America’s prisons have become the new slave system for Blacks

By Sinclere Lee

WASHINGTON (BNW) –
Black men and women are being incarcerated at disproportionate rates in this country. The jails and prisons in this country have become warehouses for Blacks, all but, replacing the system of slavery that kept our people in bondage for over three hundred years in America.

The game that is played on Blacks in this country is by far the most diabolical, evil and rotten scheme in the history of mankind. Here is how it's played. This country carries out a systematic process of hatred and racism against Blacks that denies us the basic rights that even foreigners enjoy in this country. The oppression is relentless!

As a result of this mistreatment of Blacks in this country, Black people are forced in the proverbial corner in life, and when we as Blacks try to get out of our predicament that whites have put us in, in many cases resorting to crime, the racist criminal justice system in this country drops down on us like a ton of bricks. Making us victims of the very same system that is oppressing Blacks in the first place.

How rotten and dirty can you get?

For example, the number of women in state and federal prisons is at an all-time high and growing fast, with the incarceration rate for females increasing at nearly twice that of men, the government reported Sunday.

There were 101,179 women in prisons last year, 3.6 percent more than in 2002, the Justice Department said. That marks the first time the women's prison population has topped 100,000, and continues a trend of rapid growth.

Overall, men are still far more likely than women to be in jail or prison, and black men are more likely than any other group to be locked up.

At the close of 2003, U.S. prisons held 1,368,866 men, the Bureau of Justice Statistics reported. The total was 2 percent more than in 2002. Of that number, over 70% are Blacks.

Expressed in terms of the population at large, that means that in 2003, one in every 109 U.S. men was in prison. For women the figure was one in every 1,613.

Longer sentences, especially for drug crimes, and fewer prisoners granted parole or probation are main reasons for the expanding U.S. prison population, said Marc Mauer, assistant director of the Sentencing Project, which advocates alternatives to long prison terms for many kinds of crimes.

The increase began three decades ago, and continues. The new report compared 2003 figures with those from 1995.

The number of women in prison has grown 48 percent since 1995, when the figure was 68,468, the report said. The male prison population has grown 29 percent over that time, from 1,057,406.

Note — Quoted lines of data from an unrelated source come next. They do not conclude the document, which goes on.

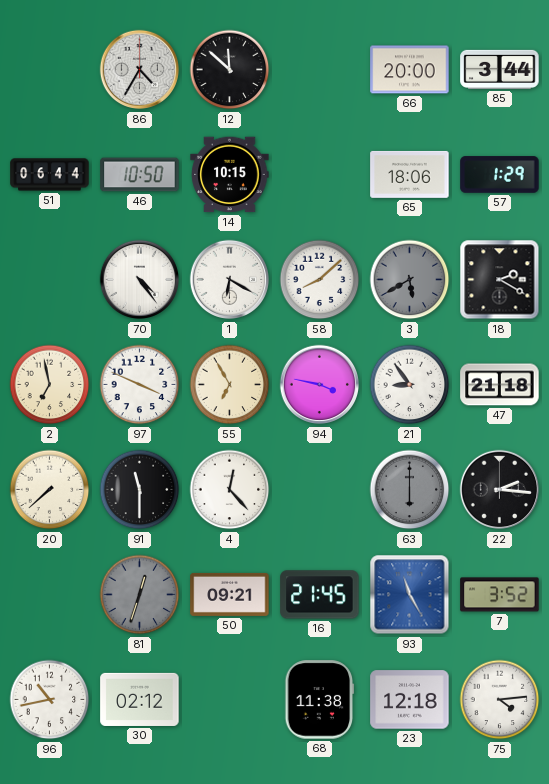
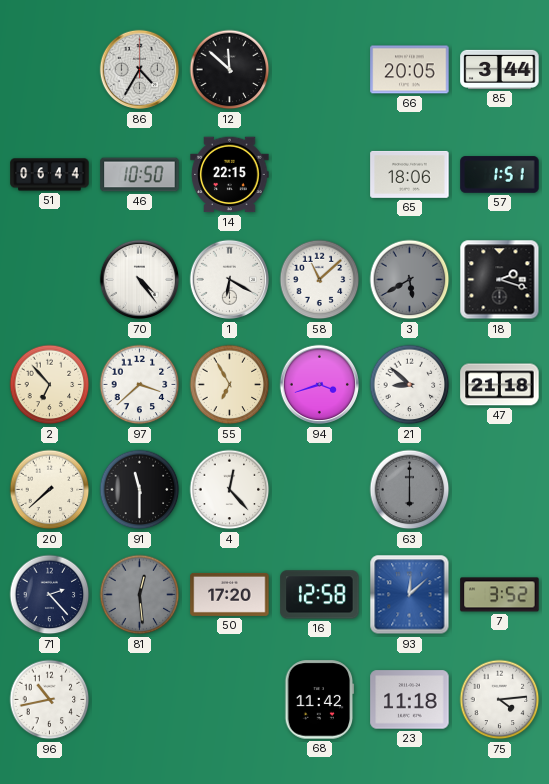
66: 20:00 -> 20:05
14: 10:15 -> 22:15
57: 1:29 -> 1:51
58: 8:08 -> 11:08
18: 2:20 -> 2:18
2: 6:58 -> 6:53
97: 3:49 -> 3:38
94: 3:47 -> 3:42
21: 8:54 -> 8:52
22: 2:16 -> none
71: none -> 2:23
81: 12:33 -> 12:29
50: 09:21 -> 17:20
16: 21:45 -> 12:58
93: 11:25 -> 12:08
30: 02:12 -> none
68: 11:38 -> 11:42
23: 12:18 -> 11:18
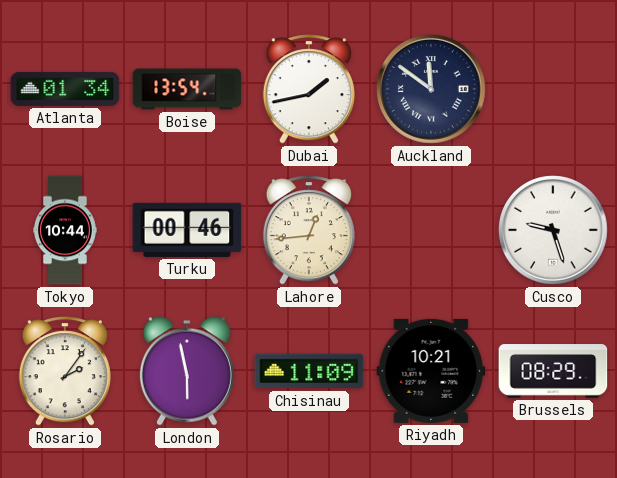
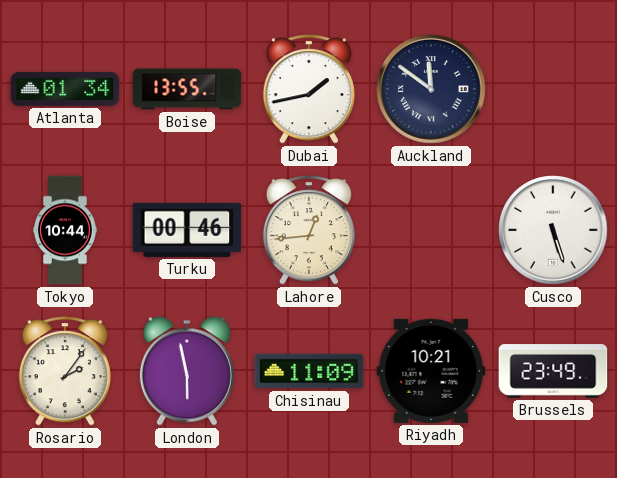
Boise: 13:54 -> 13:55
Cusco: 9:27 -> 5:27
Brussels: 08:29 -> 23:49
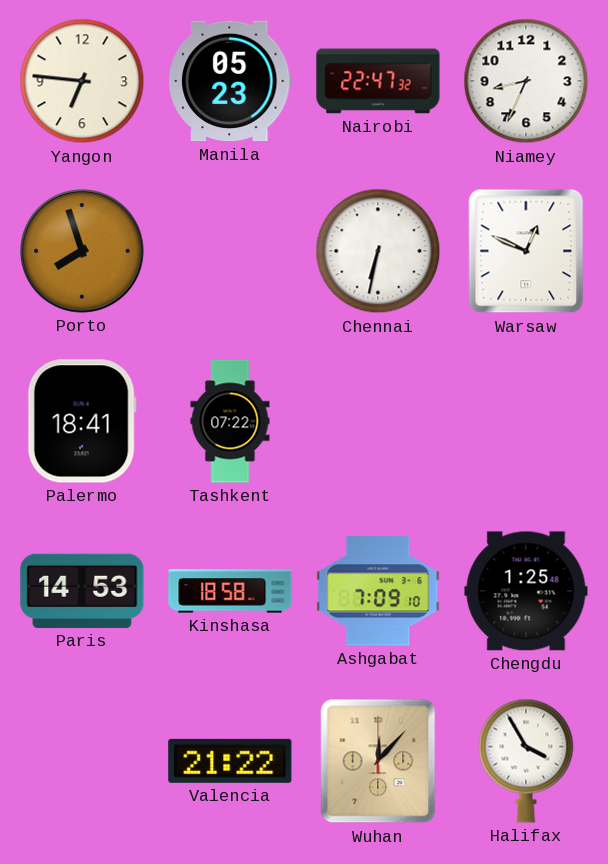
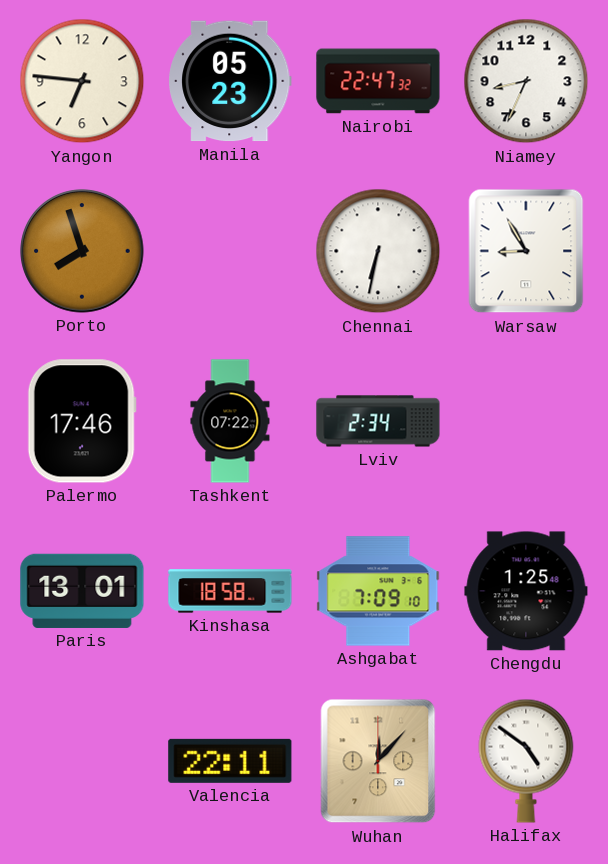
Warsaw: 12:49 -> 8:55
Palermo: 18:41 -> 17:46
Lviv: none -> 2:34
Paris: 14:53 -> 13:01
Valencia: 21:22 -> 22:11
Halifax: 3:55 -> 4:51
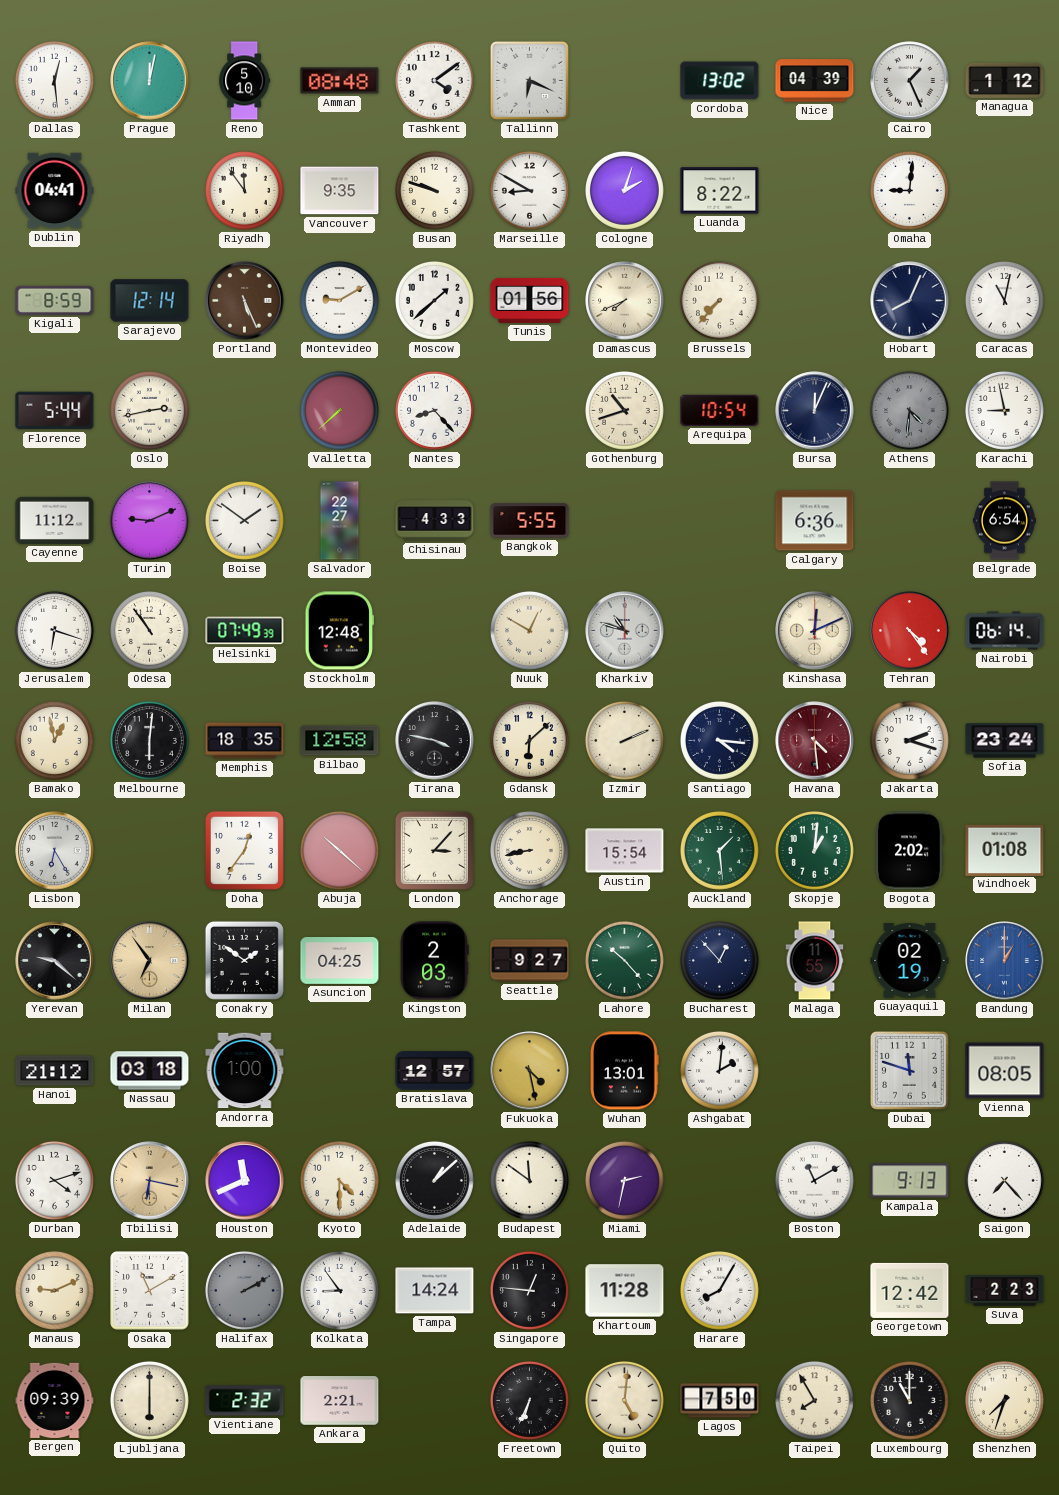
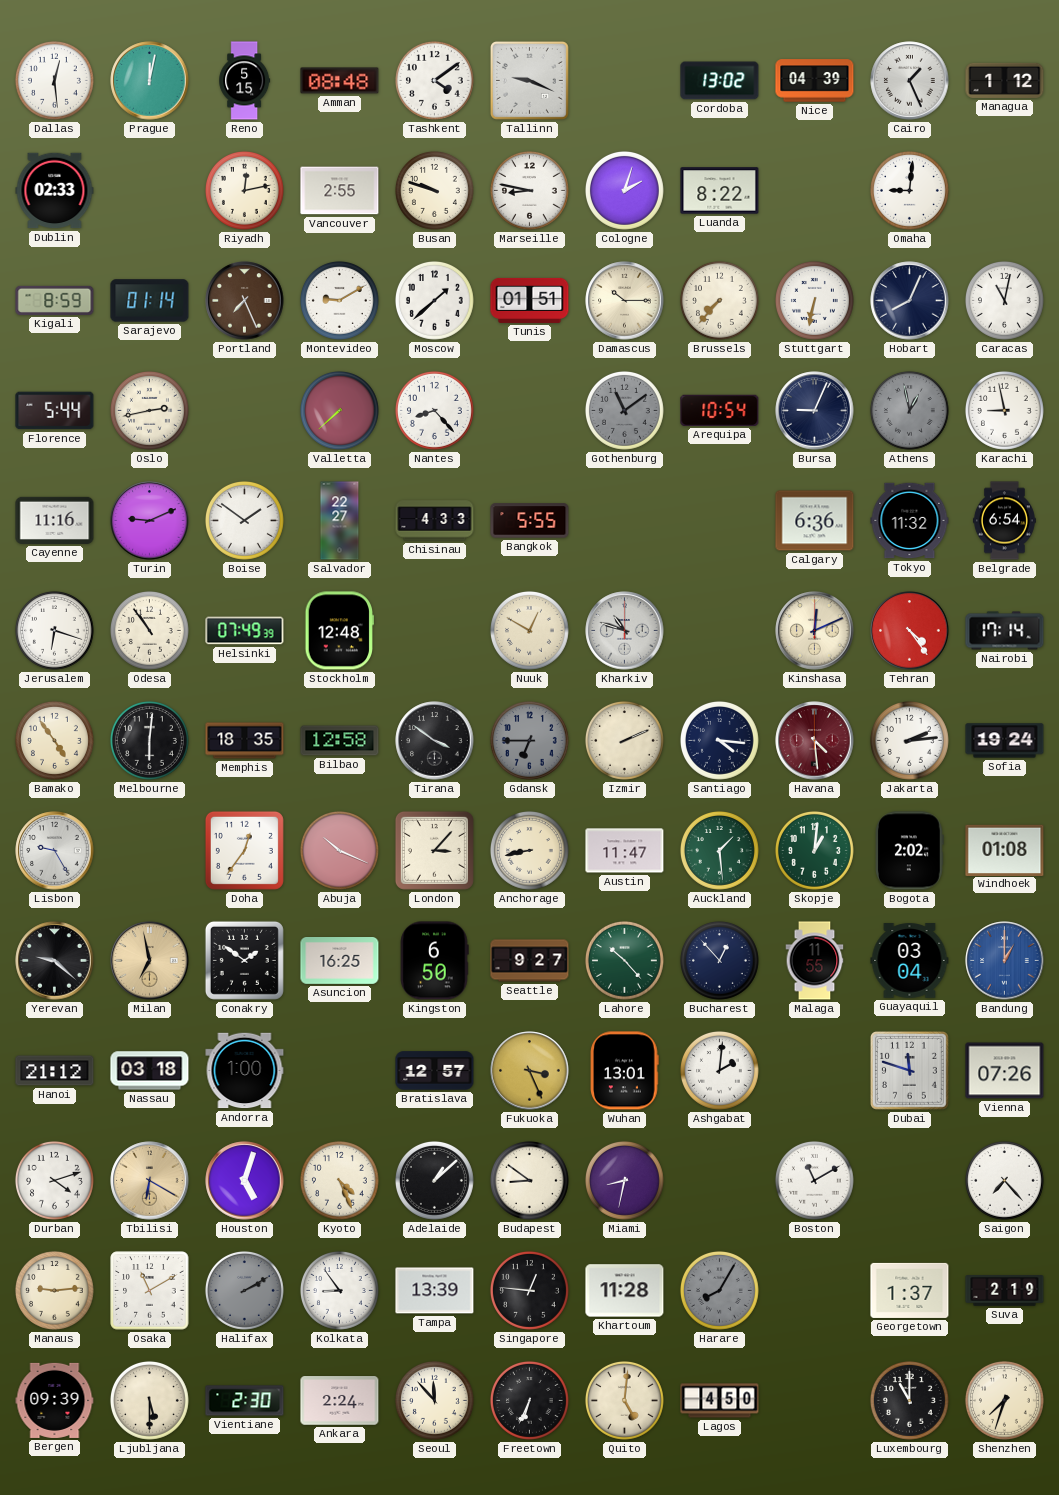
Reno: 5:10 -> 5:15
Tallinn: 6:19 -> 9:19
Dublin: 04:41 -> 02:33
Riyadh: 11:54 -> 12:13
Vancouver: 9:35 -> 2:55
Marseille: 8:50 -> 8:47
Sarajevo: 12:14 -> 01:14
Portland: 5:26 -> 7:26
Tunis: 01:56 -> 01:51
Damascus: 7:41 -> 10:15
Stuttgart: none -> 6:32
Gothenburg: 10:42 -> 11:09
Gothenburg dial: cream -> grey
Bursa: 12:04 -> 9:04
Athens: 4:31 -> 12:58
Cayenne: 11:12 -> 11:16
Tokyo: none -> 11:32
Nairobi: 06:14 -> 17:14
Bamako: 12:58 -> 4:54
Tirana: 3:47 -> 3:51
Gdansk: 6:08 -> 6:45
Gdansk dial: cream -> grey
Jakarta: 2:18 -> 2:14
Sofia: 23:24 -> 19:24
Lisbon: 6:25 -> 9:25
Abuja: 10:22 -> 10:19
Austin: 15:54 -> 11:47
Milan: 6:54 -> 6:58
Asuncion: 04:25 -> 16:25
Kingston: 2:03 -> 6:50
Guayaquil: 02:19 -> 03:04
Fukuoka: 4:28 -> 3:26
Vienna: 08:05 -> 07:26
Tbilisi: 6:17 -> 6:20
Houston: 11:41 -> 5:03
Kyoto: 4:30 -> 4:26
Budapest: 11:51 -> 8:51
Miami: 2:32 -> 8:32
Kampala: 9:13 -> none
Manaus: 9:11 -> 9:14
Tampa: 14:24 -> 13:39
Harare dial: white -> grey
Georgetown: 12:42 -> 1:37
Suva: 2:23 -> 2:19
Ljubljana: 6:00 -> 5:30
Vientiane: 2:32 -> 2:30
Ankara: 2:21 -> 2:24
Seoul: none -> 11:53
Lagos: 7:50 -> 4:50
Taipei: 7:55 -> none
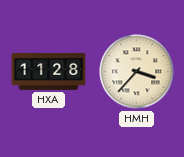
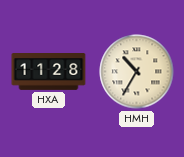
HMH: 3:37 -> 10:35
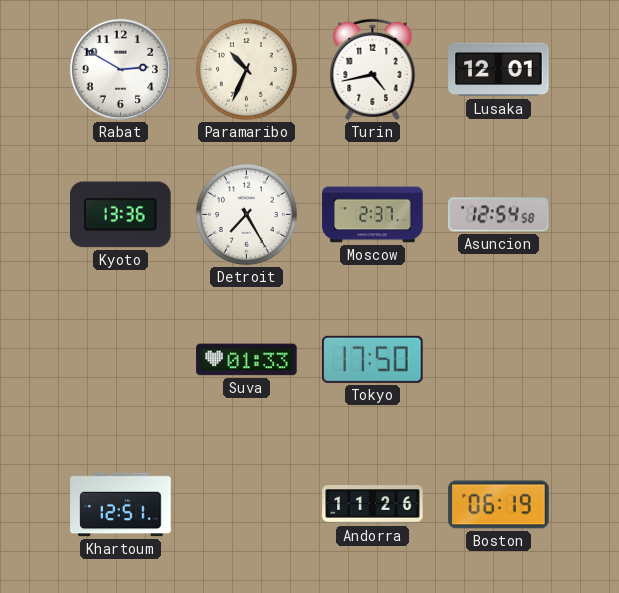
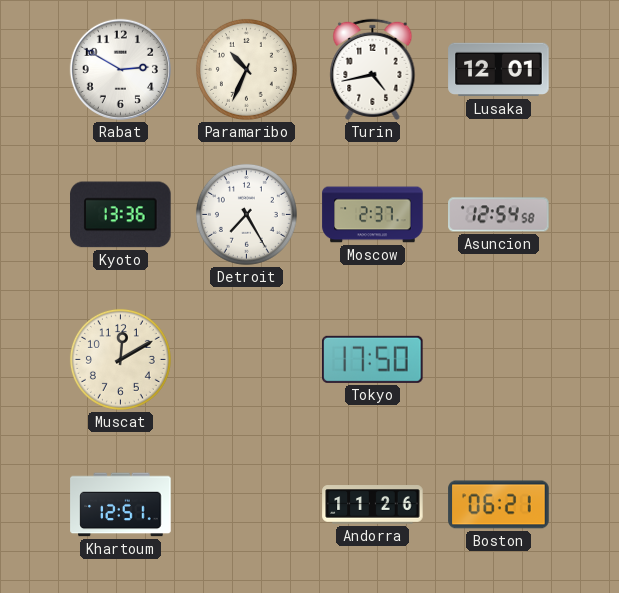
Muscat: none -> 12:10
Suva: 01:33 -> none
Boston: 06:19 -> 06:21
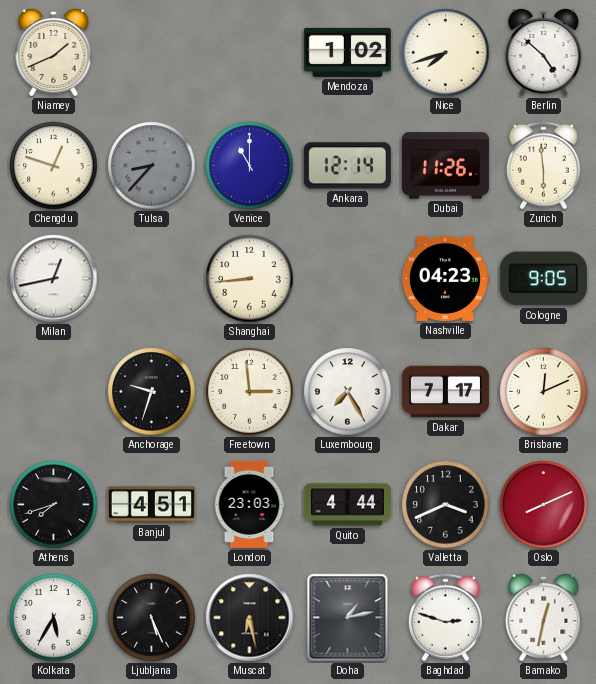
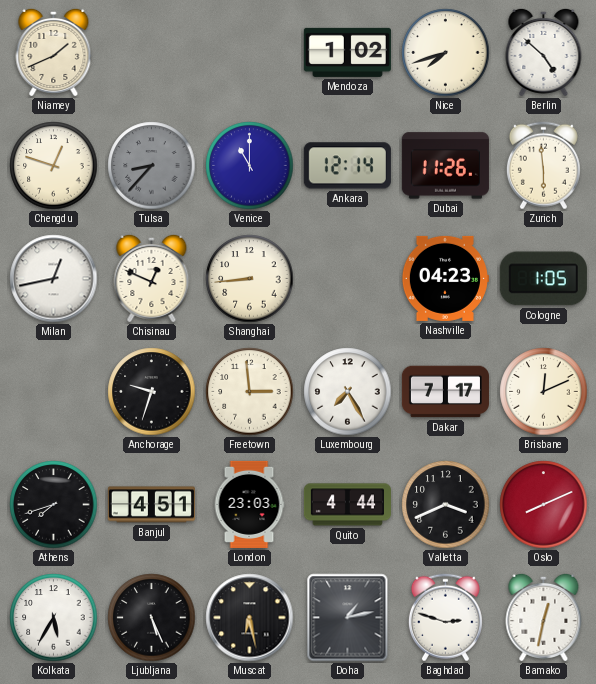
Chisinau: none -> 12:49
Cologne: 9:05 -> 1:05
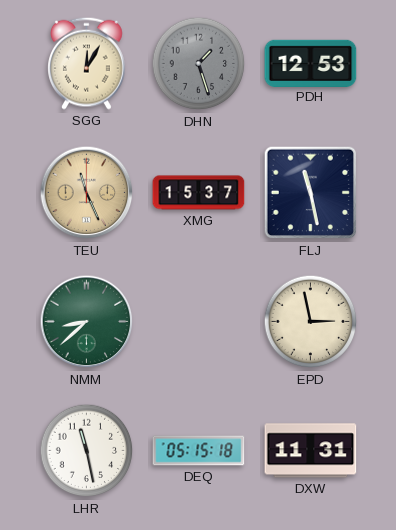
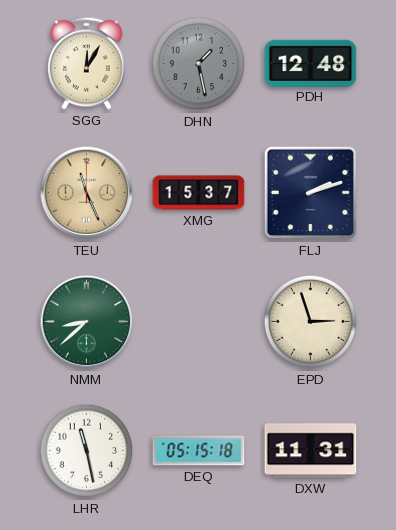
DHN: 1:27 -> 1:28
PDH: 12:53 -> 12:48
FLJ: 11:28 -> 2:12
EPD: 2:58 -> 2:57
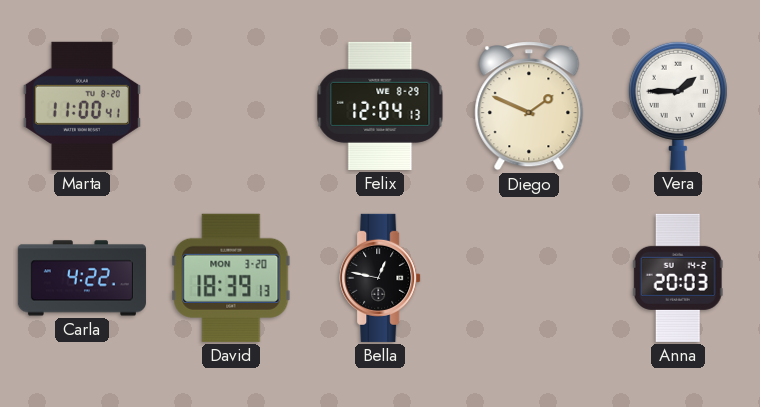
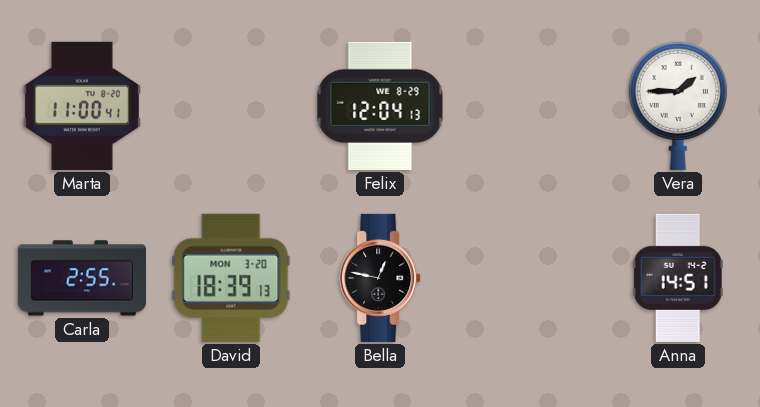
Diego: 1:49 -> none
Carla: 4:22 -> 2:55
Anna: 20:03 -> 14:51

Year by year, the number of women incarcerated grew an average of 5 percent, compared to an average annual increase of 3.3 percent for men.

"It coincides exactly with the inception of the war on drugs," in the 1980's and continuing into the 1990's, Mauer said. "It represents a sort of vicious cycle of women engaged in drug abuse and often connected with financial or psychological dependence with a boyfriend," or other man involved in drug crime, Mauer said.

The prison figures do not fully reflect the number of people behind bars. About 80,000 women were in local jails last year, along with more than 600,000 men.

The federal prison system held a large share of female prisoners, with a population of 11,635 at the close of 2003. One state -- Texas -- held even more, with a population of 13,487. California, the nation's largest prison system, held 10,656 women. North Dakota had fewer women in prison than any other state -- 113.

Among other findings in the report:

1. More than 64 percent of all sentenced male inmates were Black, and many of them were young.

2. Among the more than 1.4 million sentenced inmates at the end of 2003, an estimated 703,165 were black men between 20 and 39.

3. At the end of 2003, 9.3 percent of Black men 25 to 29 were in prison, compared with 2.6 percent of Hispanic men and 1.1 percent of white men in the same age group.

4. In 11 states, there were increases in the prison population of at least 5 percent, led by North Dakota with an 11.4 percent rise.

5. Also, 11 states had decreases. Connecticut had the biggest drop, at 4.2 percent.